▶ **TRY IT**
Starting with the first line of the records, write out each line exactly until you have included the line containing "composing, he had".

================

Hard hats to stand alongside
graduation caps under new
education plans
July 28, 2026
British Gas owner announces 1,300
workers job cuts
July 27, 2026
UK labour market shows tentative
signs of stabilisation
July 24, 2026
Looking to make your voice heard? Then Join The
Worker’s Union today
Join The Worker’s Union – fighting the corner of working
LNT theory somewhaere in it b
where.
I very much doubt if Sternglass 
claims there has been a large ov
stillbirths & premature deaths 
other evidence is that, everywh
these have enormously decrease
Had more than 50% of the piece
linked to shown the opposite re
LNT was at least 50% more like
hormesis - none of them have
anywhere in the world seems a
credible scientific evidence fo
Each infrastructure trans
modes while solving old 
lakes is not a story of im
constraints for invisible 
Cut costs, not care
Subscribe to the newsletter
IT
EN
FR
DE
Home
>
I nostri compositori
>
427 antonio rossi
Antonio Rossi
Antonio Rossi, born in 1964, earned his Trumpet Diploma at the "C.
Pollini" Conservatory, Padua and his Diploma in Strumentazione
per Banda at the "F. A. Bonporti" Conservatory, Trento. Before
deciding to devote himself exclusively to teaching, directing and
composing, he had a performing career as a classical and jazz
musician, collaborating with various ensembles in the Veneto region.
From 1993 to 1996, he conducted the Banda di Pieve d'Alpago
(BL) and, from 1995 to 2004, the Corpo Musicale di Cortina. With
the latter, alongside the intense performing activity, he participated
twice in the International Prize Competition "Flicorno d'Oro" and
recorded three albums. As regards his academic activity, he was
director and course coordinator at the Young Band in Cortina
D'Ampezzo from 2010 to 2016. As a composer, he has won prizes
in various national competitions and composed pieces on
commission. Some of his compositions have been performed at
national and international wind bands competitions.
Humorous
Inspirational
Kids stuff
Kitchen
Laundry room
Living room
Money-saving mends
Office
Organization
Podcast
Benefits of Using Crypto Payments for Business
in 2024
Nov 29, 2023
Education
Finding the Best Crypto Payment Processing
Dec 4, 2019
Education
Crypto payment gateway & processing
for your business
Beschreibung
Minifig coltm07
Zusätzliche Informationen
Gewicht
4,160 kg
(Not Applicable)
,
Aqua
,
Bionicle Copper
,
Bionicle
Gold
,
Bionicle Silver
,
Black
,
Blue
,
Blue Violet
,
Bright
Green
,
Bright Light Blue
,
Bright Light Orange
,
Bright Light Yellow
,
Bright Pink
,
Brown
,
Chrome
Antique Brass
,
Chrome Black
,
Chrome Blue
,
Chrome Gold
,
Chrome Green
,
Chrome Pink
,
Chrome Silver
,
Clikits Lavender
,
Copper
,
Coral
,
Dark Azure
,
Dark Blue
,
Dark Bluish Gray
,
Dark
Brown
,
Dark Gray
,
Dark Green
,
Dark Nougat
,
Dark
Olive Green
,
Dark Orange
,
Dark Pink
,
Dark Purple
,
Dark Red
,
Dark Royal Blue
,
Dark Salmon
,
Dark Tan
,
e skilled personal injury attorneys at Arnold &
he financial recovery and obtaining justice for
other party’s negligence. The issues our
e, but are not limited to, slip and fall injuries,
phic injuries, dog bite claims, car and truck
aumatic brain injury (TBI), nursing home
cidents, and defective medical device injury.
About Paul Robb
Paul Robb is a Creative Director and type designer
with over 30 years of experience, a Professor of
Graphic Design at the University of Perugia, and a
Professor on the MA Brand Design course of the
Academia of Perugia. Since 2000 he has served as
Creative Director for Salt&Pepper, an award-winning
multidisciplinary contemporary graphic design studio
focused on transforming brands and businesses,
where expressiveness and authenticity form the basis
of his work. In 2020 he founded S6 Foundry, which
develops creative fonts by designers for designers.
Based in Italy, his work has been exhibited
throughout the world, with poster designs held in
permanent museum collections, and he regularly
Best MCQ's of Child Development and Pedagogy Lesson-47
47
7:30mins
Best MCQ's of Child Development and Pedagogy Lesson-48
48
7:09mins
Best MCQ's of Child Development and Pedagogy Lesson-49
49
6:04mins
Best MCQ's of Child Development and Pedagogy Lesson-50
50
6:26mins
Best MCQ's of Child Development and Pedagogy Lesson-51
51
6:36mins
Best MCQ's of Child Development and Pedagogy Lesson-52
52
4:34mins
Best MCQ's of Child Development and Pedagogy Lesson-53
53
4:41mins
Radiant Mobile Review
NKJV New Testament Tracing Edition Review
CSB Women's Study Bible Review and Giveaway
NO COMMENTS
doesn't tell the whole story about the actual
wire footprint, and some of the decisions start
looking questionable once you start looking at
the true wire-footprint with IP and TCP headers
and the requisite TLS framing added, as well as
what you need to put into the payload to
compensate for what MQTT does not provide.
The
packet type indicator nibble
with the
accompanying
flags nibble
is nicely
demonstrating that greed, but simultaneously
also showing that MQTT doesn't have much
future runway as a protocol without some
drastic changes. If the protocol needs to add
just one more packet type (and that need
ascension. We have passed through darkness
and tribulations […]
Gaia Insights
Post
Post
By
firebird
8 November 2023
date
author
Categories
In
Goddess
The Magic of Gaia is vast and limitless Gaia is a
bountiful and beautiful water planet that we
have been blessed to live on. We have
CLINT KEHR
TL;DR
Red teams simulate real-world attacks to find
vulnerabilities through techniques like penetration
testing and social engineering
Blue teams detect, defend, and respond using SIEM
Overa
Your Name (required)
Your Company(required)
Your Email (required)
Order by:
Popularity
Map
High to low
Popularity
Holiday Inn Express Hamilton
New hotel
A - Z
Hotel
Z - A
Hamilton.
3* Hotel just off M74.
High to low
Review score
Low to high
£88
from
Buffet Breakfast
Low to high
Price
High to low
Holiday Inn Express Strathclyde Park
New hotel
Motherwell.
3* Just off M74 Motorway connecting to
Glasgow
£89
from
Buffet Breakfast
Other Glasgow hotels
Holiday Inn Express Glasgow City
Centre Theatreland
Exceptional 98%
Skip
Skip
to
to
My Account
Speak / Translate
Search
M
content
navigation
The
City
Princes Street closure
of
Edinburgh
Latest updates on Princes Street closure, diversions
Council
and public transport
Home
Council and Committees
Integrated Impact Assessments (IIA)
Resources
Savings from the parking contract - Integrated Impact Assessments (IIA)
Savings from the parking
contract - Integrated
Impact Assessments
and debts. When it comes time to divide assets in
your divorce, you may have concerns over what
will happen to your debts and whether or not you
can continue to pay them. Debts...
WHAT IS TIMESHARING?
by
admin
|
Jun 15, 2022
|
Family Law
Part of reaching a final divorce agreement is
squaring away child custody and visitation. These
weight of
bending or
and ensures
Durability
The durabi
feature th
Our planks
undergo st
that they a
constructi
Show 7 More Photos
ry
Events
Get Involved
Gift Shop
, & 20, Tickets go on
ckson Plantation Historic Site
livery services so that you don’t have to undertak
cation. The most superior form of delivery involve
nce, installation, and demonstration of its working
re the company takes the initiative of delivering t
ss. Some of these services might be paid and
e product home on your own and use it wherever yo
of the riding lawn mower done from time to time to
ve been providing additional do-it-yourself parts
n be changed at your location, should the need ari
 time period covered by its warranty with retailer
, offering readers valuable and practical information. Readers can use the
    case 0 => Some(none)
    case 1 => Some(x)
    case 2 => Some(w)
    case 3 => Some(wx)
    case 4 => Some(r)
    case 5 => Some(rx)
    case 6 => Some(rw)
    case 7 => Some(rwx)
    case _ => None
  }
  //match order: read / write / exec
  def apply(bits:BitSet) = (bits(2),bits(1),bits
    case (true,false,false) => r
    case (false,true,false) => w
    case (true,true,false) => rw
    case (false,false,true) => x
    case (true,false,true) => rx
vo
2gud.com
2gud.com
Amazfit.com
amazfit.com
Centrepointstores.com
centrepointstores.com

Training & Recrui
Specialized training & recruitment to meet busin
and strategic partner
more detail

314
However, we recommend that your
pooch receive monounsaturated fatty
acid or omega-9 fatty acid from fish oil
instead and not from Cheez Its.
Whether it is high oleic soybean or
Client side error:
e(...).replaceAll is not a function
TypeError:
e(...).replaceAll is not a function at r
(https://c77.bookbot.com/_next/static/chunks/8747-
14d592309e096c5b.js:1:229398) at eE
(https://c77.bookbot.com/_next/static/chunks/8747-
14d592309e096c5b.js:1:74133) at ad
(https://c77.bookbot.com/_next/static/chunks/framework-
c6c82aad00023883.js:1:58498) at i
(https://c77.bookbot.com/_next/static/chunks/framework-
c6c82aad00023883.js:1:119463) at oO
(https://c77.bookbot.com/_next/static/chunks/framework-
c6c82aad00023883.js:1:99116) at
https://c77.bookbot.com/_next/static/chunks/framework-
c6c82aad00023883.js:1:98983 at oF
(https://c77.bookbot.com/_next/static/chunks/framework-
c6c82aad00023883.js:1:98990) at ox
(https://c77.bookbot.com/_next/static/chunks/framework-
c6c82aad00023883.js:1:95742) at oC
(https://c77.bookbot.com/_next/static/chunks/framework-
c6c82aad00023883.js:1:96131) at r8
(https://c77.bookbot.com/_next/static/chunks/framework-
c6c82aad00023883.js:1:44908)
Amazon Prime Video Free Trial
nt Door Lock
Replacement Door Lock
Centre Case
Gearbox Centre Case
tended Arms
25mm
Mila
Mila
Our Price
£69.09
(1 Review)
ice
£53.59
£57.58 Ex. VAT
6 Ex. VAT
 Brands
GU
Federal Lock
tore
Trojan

================

▶ **ANSWER TO THE EXERCISE**
Hard hats to stand alongside
graduation caps under new
education plans
July 28, 2026
British Gas owner announces 1,300
workers job cuts
July 27, 2026
UK labour market shows tentative
signs of stabilisation
July 24, 2026
Looking to make your voice heard? Then Join The
Worker’s Union today
Join The Worker’s Union – fighting the corner of working
LNT theory somewhaere in it b
where.
I very much doubt if Sternglass 
claims there has been a large ov
stillbirths & premature deaths 
other evidence is that, everywh
these have enormously decrease
Had more than 50% of the piece
linked to shown the opposite re
LNT was at least 50% more like
hormesis - none of them have
anywhere in the world seems a
credible scientific evidence fo
Each infrastructure trans
modes while solving old 
lakes is not a story of im
constraints for invisible 
Cut costs, not care
Subscribe to the newsletter
IT
EN
FR
DE
Home
>
I nostri compositori
>
427 antonio rossi
Antonio Rossi
Antonio Rossi, born in 1964, earned his Trumpet Diploma at the "C.
Pollini" Conservatory, Padua and his Diploma in Strumentazione
per Banda at the "F. A. Bonporti" Conservatory, Trento. Before
deciding to devote himself exclusively to teaching, directing and
composing, he had a performing career as a classical and jazz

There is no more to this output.